CBS announced yesterday that Phyllis George, who in January joined "The CBS Morning News" to great fanfare, but whose seven months there were marred by on-air gaffes and poor ratings, has left the program for good.

The network released a statement from George, in which she said she needed to "rearrange my priorities."

CBS announced that "effective immediately," life style and entertainment reporter Maria Shriver and network newcomer Forrest Sawyer, who have been cohosting the show this week while George has been on vacation, will become the new "permanent" coanchors of the troubled program, which has been perennially dead last against NBC's "Today" show and ABC's top-rated "Good Morning America."

Sources at CBS said that during the last three months, George had grown despondent about the show's problems and management had become anxious to replace her. Both parties realized the combination was not working, the sources said.

The separation "was obviously mutual," CBS Director of Communications Ann Morfogen said yesterday.

A former Miss America and former first lady of Kentucky, George, 35, is departing with more than two years left on a contract reportedly worth $1 million a year. The terms of her departure were not disclosed, and George's agent says she has asked to be reassigned outside the network's news division. "There is no assignment for her at CBS News," Morfogen said. "She'll be back at some point to tidy up her business and loose ends and whatever.
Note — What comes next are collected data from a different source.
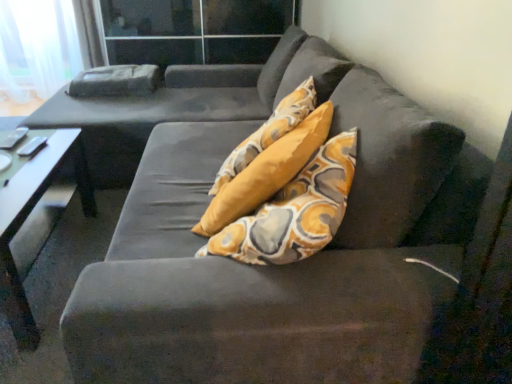 Question: Considering the relative positions of smooth white table at left and transparent glass door at upper center in the image provided, is smooth white table at left in front of transparent glass door at upper center?

Choices:
 (A) yes
 (B) no

Answer: (A)

Question: Considering the relative sizes of smooth white table at left and transparent glass door at upper center in the image provided, is smooth white table at left wider than transparent glass door at upper center?

Choices:
 (A) yes
 (B) no

Answer: (B)

Question: From a real-world perspective, is smooth white table at left located beneath transparent glass door at upper center?

Choices:
 (A) no
 (B) yes

Answer: (B)

Question: Does smooth white table at left have a lesser width compared to transparent glass door at upper center?

Choices:
 (A) yes
 (B) no

Answer: (A)

Question: Is smooth white table at left with transparent glass door at upper center?

Choices:
 (A) yes
 (B) no

Answer: (B)

Question: From a real-world perspective, is smooth white table at left on transparent glass door at upper center?

Choices:
 (A) yes
 (B) no

Answer: (B)

Question: From the image's perspective, is transparent glass door at upper center on top of smooth white table at left?

Choices:
 (A) no
 (B) yes

Answer: (B)

Question: Are transparent glass door at upper center and smooth white table at left making contact?

Choices:
 (A) no
 (B) yes

Answer: (A)

Question: Does transparent glass door at upper center appear on the left side of smooth white table at left?

Choices:
 (A) yes
 (B) no

Answer: (B)

Question: Considering the relative positions of transparent glass door at upper center and smooth white table at left in the image provided, is transparent glass door at upper center to the right of smooth white table at left from the viewer's perspective?

Choices:
 (A) no
 (B) yes

Answer: (B)

Question: Would you consider transparent glass door at upper center to be distant from smooth white table at left?

Choices:
 (A) yes
 (B) no

Answer: (A)

Question: Is transparent glass door at upper center looking in the opposite direction of smooth white table at left?

Choices:
 (A) no
 (B) yes

Answer: (A)

Question: Relative to smooth white table at left, is transparent glass door at upper center in front or behind?

Choices:
 (A) behind
 (B) front

Answer: (A) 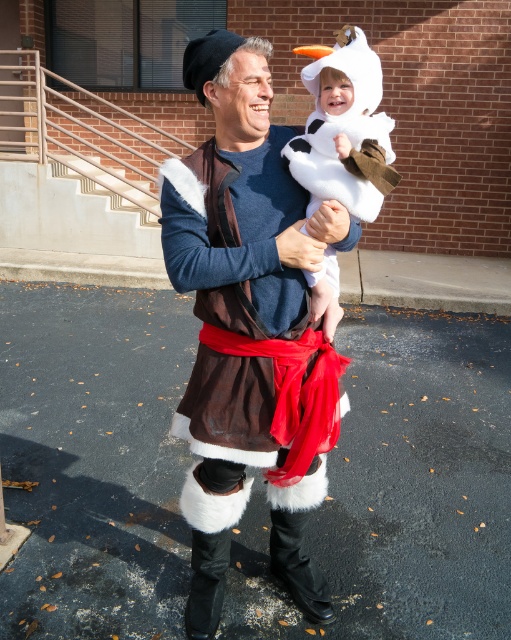 Question: Is fuzzy brown vest at center positioned behind white fluffy costume at center?

Choices:
 (A) yes
 (B) no

Answer: (B)

Question: Which object appears farthest from the camera in this image?

Choices:
 (A) white fluffy costume at center
 (B) fuzzy brown vest at center

Answer: (A)

Question: Can you confirm if fuzzy brown vest at center is bigger than white fluffy costume at center?

Choices:
 (A) no
 (B) yes

Answer: (B)

Question: Is fuzzy brown vest at center to the left of white fluffy costume at center from the viewer's perspective?

Choices:
 (A) yes
 (B) no

Answer: (A) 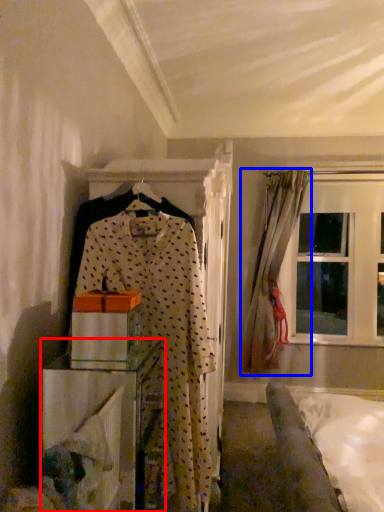 Question: Among these objects, which one is farthest to the camera, furniture (highlighted by a red box) or curtain (highlighted by a blue box)?

Choices:
 (A) furniture
 (B) curtain

Answer: (B) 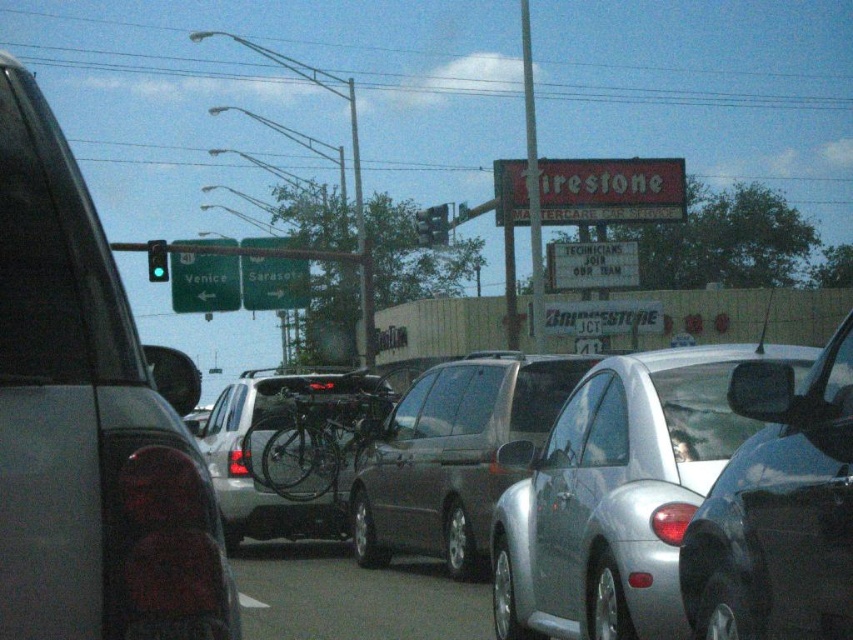 You are a driver approaching the intersection and want to know if there is a sedan at the center of the road. Based on the coordinates provided, can you confirm the presence of a sedan at point (453, 456)?

Yes, there is a satin silver sedan at center located at point (453, 456).

You are a driver trying to navigate through the intersection. You see two points marked on the road ahead. The first point is at coordinate point (444, 381), and the second is at coordinate point (196, 284). Which point is closer to your current position?

Point (444, 381) is closer to the viewer than point (196, 284).

What are the coordinates of the green matte street sign at upper center?

The green matte street sign at upper center is located at point (204,276).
Her office has not been cleaned out."

Forrest Sawyer will replace George's erstwhile coanchor, Bill Kurtis, who left the show in June to return to his old job as news anchor at WBBM-TV, the CBS-owned station in Chicago, while also doing programs for "CBS Reports."
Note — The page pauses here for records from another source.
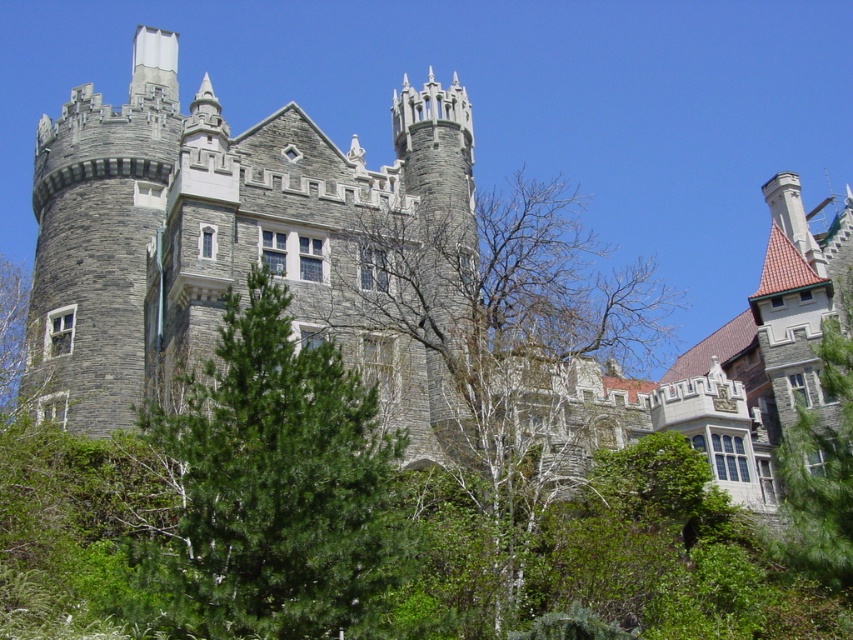 Question: Which object is the farthest from the green needle-like tree at center?

Choices:
 (A) bare branches at center
 (B) green leafy tree at right
 (C) gray stone tower at center

Answer: (B)

Question: Can you confirm if gray stone tower at center is positioned above green needle-like tree at center?

Choices:
 (A) yes
 (B) no

Answer: (A)

Question: Does bare branches at center appear over green leafy tree at right?

Choices:
 (A) no
 (B) yes

Answer: (B)

Question: Based on their relative distances, which object is farther from the green needle-like tree at center?

Choices:
 (A) green leafy tree at right
 (B) gray stone tower at center
 (C) bare branches at center

Answer: (A)

Question: Which object is farther from the camera taking this photo?

Choices:
 (A) gray stone tower at center
 (B) green needle-like tree at center

Answer: (A)

Question: Does green needle-like tree at center have a smaller size compared to green leafy tree at right?

Choices:
 (A) yes
 (B) no

Answer: (A) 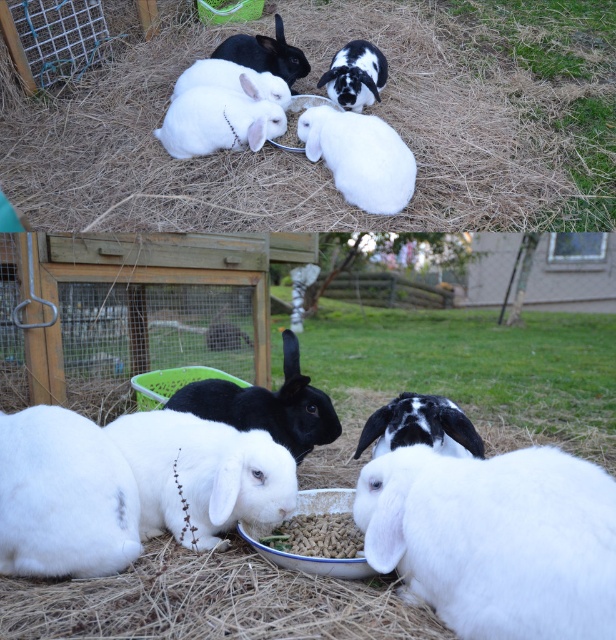 You are a photographer who wants to capture a closeup of the white fluffy rabbit at lower right without the black soft fur rabbit at upper center blocking the view. Based on their positions, is this possible?

The white fluffy rabbit at lower right is positioned under the black soft fur rabbit at upper center, so the black soft fur rabbit at upper center is blocking the view. Therefore, it is not possible to capture a clear closeup of the white fluffy rabbit at lower right without the black soft fur rabbit at upper center blocking the view.

What is the color of the rabbit located at the coordinates point (419, 426)?

The rabbit at point (419, 426) is a black matte rabbit at center.

Based on the photo, you are a photographer who wants to capture the white fluffy rabbit at lower right in the bottom photograph. Based on the coordinates provided, where should you focus your camera?

The white fluffy rabbit at lower right is located at coordinates point (495, 540), so you should focus your camera there to capture it. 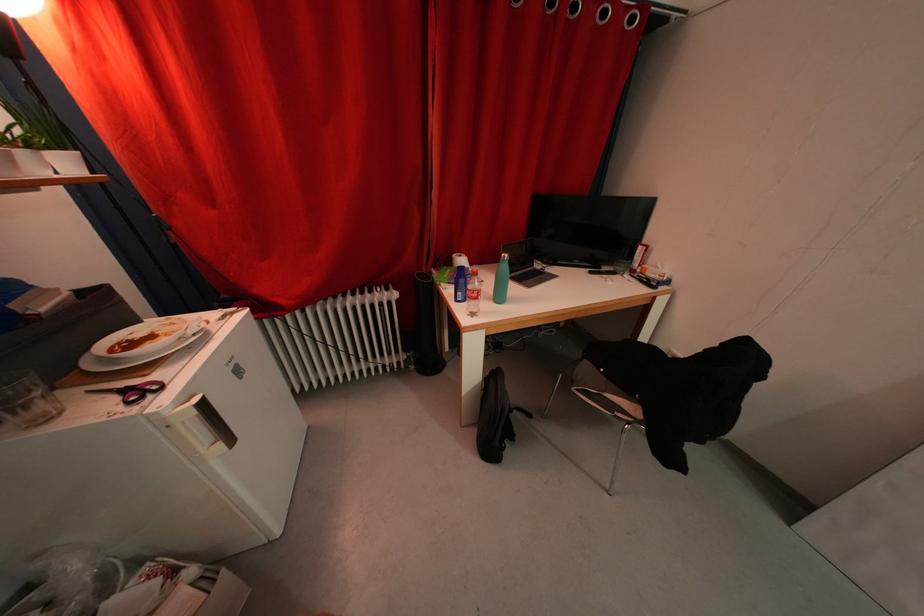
"I certainly wish her well," Kurtis said yesterday. "She's a very nice lady and was a pleasure to work with." That was a marked change from what he was saying in interviews when he was working with her -- interviews over which George said she "confronted him." "There was no confrontation," Kurtis said yesterday.

George's husband, former Kentucky governor John Y. Brown, is reportedly considering a return race for governor in 1987. Sources said that George wants to be free to aid him in the race, and to spend more time with their two young children.
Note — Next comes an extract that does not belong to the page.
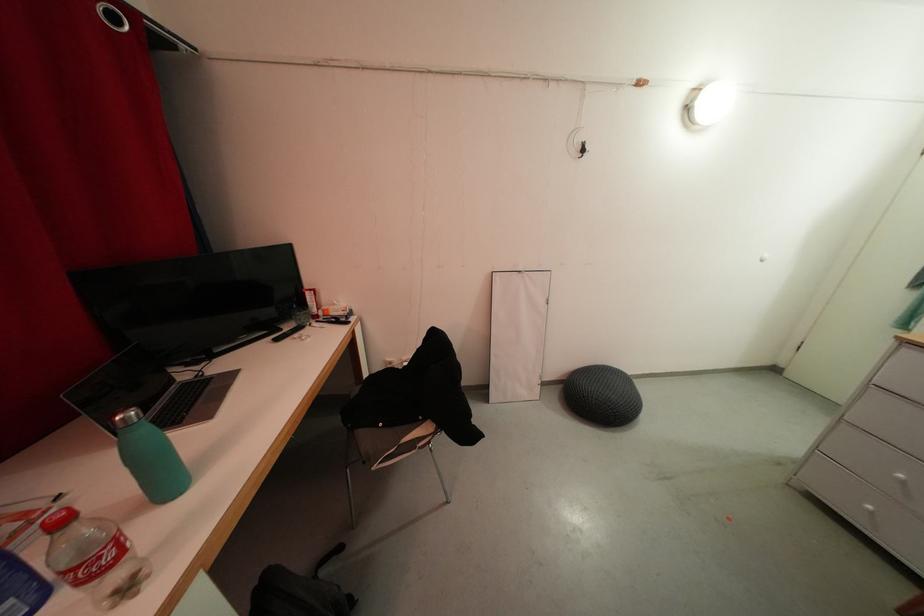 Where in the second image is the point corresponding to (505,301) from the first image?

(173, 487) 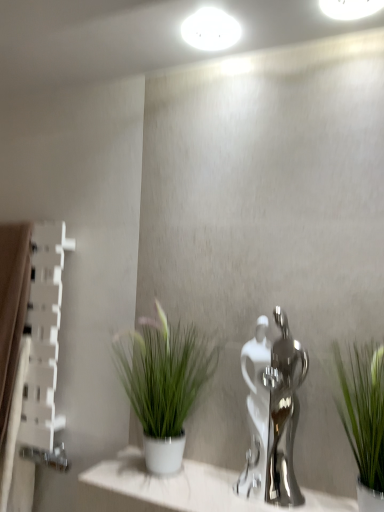 What do you see at coordinates (350, 8) in the screenshot? I see `white glossy light fixture at upper center, the second lighting when ordered from back to front` at bounding box center [350, 8].

How much space does white glossy light fixture at upper center, acting as the first lighting starting from the right, occupy vertically?

white glossy light fixture at upper center, acting as the first lighting starting from the right, is 0.68 inches tall.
"The job has obviously been a strain on her, with great demands on her life and the governor's life," said Morfogen. "I know Phyllis has been, over the past several months, wondering about things like, 'I don't ever see my children.' "

George's agent, Ed Hookstratten, said "I was really surprised" when his client phoned him with the news yesterday morning from her family's vacation home in Lexington, Ky. "Her family comes first," he added. "But I knew how tough it was for her. She was sensitive to the press criticism that she didn't deserve."

The criticism was there from the rocky start, as George committed such flubs as asking comedian Billy Crystal if Fernando Lamas had ever called him about his famed impersonation (Lamas had been dead for years), and referring to Andrew Lloyd Webber as the composer of "Jesus Christ Superstore."

"I'm comfortable with who I am and what I'm doing and I've got to learn, and I'm the first to admit it, but when they start getting nit-picky, it hurts," George said after the first wave of criticism.

The bad notices reached their peak when George, during an interview last May of Gary Dotson, freed after six years in prison on a rape charge, and Cathleen Webb, the victim who changed her story to say Dotson was innocent, invited the two to hug each other on the air.

They declined the invitation, while people at competing networks branded it "incredibly poor taste," and "another entry to add to the laundry list of Phyllis George gaffes."

Late yesterday, after industry rumors of George's imminent departure surfaced, CBS released statements from George and CBS News President Edward M. Joyce.

"After two weeks' vacation with my family in Kentucky," George's statement went, "I have come to the conclusion to rearrange my priorities and thus informed Ed Joyce that I desire not to continue with my present CBS assignment. This is a personal as well as a professional decision."

Joyce's statement said in part: "All of us are grateful for the hard work Phyllis did for CBS News and we wish her and her family the best. I can understand how difficult this year has been for her and for her family, and we will miss her. We're delighted to have two extremely talented correspondents in Forrest Sawyer and Maria Shriver."

Sawyer, 35, a veteran of WAGA-TV, the CBS affiliate in Atlanta, began at the network in early July as a cohost of "The CBS Early Morning News." He popped up one night last week as a replacement for Dan Rather on the "CBS Evening News."

Shriver, 29, daughter of R. Sargent and Eunice Kennedy Shriver of Washington, joined CBS News' Los Angeles bureau two years ago after working as a West Coast reporter for the syndicated "PM Magazine."